Page-level text extractions:
┌──

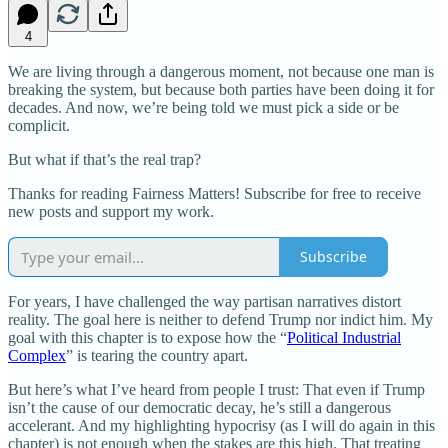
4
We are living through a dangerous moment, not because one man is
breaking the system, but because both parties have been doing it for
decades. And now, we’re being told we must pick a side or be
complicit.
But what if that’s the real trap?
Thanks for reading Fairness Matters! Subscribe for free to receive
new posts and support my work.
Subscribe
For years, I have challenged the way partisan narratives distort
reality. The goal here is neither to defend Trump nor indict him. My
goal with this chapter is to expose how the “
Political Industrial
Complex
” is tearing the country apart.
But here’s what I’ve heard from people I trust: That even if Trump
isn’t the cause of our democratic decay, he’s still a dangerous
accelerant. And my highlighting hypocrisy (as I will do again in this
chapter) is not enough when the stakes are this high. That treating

└──
┌──

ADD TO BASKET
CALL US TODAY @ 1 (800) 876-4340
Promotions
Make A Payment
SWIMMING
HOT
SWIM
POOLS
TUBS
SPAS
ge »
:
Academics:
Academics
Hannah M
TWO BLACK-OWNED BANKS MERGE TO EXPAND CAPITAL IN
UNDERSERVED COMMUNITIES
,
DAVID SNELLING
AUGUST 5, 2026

└──

• _WORK ORDER_: When you reach the line containing "But here’s what" in the data above, start copying exactly, and stop after the line containing "chapter) is not".

• _RESPONSE TO THE EXERCISE_:
But here’s what I’ve heard from people I trust: That even if Trump
isn’t the cause of our democratic decay, he’s still a dangerous
accelerant. And my highlighting hypocrisy (as I will do again in this
chapter) is not enough when the stakes are this high. That treating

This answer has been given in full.